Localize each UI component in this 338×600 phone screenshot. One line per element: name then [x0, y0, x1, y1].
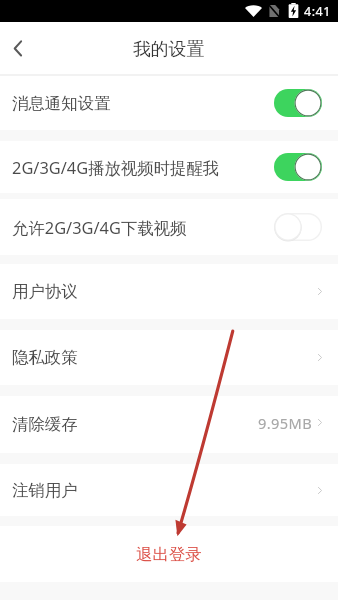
button[interactable]: 退出登录 — [0, 526, 338, 582]
button[interactable]: Back — [2, 22, 38, 76]
button[interactable]: 2G/3G/4G播放视频时提醒我 — [0, 141, 338, 193]
button[interactable]: 注销用户 — [0, 464, 338, 516]
staticText: 4:41 — [304, 3, 331, 20]
staticText: 隐私政策 — [12, 347, 78, 368]
staticText: 退出登录 — [136, 544, 202, 565]
staticText: 9.95MB — [258, 413, 313, 433]
staticText: 用户协议 — [12, 281, 78, 302]
button[interactable]: 用户协议 — [0, 264, 338, 319]
staticText: 注销用户 — [12, 480, 78, 501]
button[interactable]: 允许2G/3G/4G下载视频 — [0, 199, 338, 255]
button[interactable]: 清除缓存 — [0, 396, 338, 453]
staticText: 2G/3G/4G播放视频时提醒我 — [12, 156, 220, 178]
button[interactable]: 隐私政策 — [0, 330, 338, 385]
staticText: 消息通知设置 — [12, 93, 111, 114]
staticText: 我的设置 — [133, 38, 205, 60]
staticText: 清除缓存 — [12, 414, 78, 435]
staticText: 允许2G/3G/4G下载视频 — [12, 216, 187, 238]
button[interactable]: 消息通知设置 — [0, 76, 338, 130]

• • •

* [What the exercise asks] Collect, from the material above, every line containing the word "消息通知设置".

* [Answer for this exercise]
staticText: 消息通知设置 — [12, 93, 111, 114]
button[interactable]: 消息通知设置 — [0, 76, 338, 130]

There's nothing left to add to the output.